The 'No Sir/No Madam' campaign, which began humbly in the small 16-member Mathur Panchayat in Palakkad, has been given a major political boost.
KPCC president K Sudhakaran, busy battling the revolt of the old guard in the party, announced that all panchayats in Kerala ruled by the Congress and the UDF would adopt the Mathur model and immediately ask citizens to refrain from using the salutations 'sir' and 'madam' to address senior functionaries. For a party used to address its seniors as 'sirs', this would mean a radical change in behaviour.
Under the UDF are 321 grama panchayats, 38 block panchayats and three district panchayats. Apart from banning 'sir', words that reinforce a slave mindset like 'apekshikkunnu' (plead) and 'abhyarthikkunnu' (appeal) would also be done away with in the public communications of all these Congress-led local bodies. Application forms, 'apeksha form' in Malayalam, will be reworded as 'avakasha pathrika' ('Document of Rights'). Mathur, again, is the first panchayat to do this.
"These panchayats will encourage its citizens to dump words of supplication and replace it with usages that indicate confidence and an awareness of citizen rights. Instead of appealing or pleading, they should demand," Sudhakaran said.
He said changing the official style of communication in Congress-ruled panchayats was just the first phase of his party's social change strategy. "In the next leg, we would press for such changes across Kerala. We have already asked the DCC presidents to initiate moves in their respective districts," he said.
That Mathur Panchayat was ruled by the Congress helped Sudhakaran to pounce on the opportunity. He hailed the decision as "revolutionary". The driving force behind the campaign is also a Congress worker, Boban Mattumantha. Sudhakaran hailed Boban, too, in his Facebook post.
Boban, the Palakkad district secretary of Congress's cultural wing Samskara Sahithi, had been for quite some time exhorting the public to question colonial-era jargon that merely helped to keep the distinction between the rulers and the ruled clear. Panchayat offices in Palakkad were showered with hundreds of letters, mostly dispatched at the bidding of Boban and his friends, calling for an immediate end to the use of officialese left over by the British Raj.

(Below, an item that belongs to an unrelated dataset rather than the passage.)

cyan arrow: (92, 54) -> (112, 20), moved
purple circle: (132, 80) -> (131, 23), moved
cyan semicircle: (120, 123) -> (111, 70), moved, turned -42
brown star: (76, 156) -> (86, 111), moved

All of a sudden, the Congress party, which was always perceived as indifferent to social causes, has found itself in the vanguard of a social reform movement in Kerala. Sudhakaran gave the 'No Sir' campaign a revolutionary sweep. "The KPCC's attempts to restore democracy right from the bottom to the top begins from Mathur," Sudhakaran said.

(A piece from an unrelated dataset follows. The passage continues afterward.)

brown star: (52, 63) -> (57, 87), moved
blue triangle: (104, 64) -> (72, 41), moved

After Mathur banned the use of 'sir' and 'madam' unanimously on August 31, three other panchayats had followed suit: Uzhavur (Kottayam), Avinissery (Thrissur) and Ambalappuzha (Alappuzha). This was once again proof that the proposed changes had the backing of all political parties.
Uzhavoor has an independent as panchayat president, Johnys P Stephen, but is backed by the UDF. Avinissery is ruled by the BJP and Ambalappuzha by the CPM.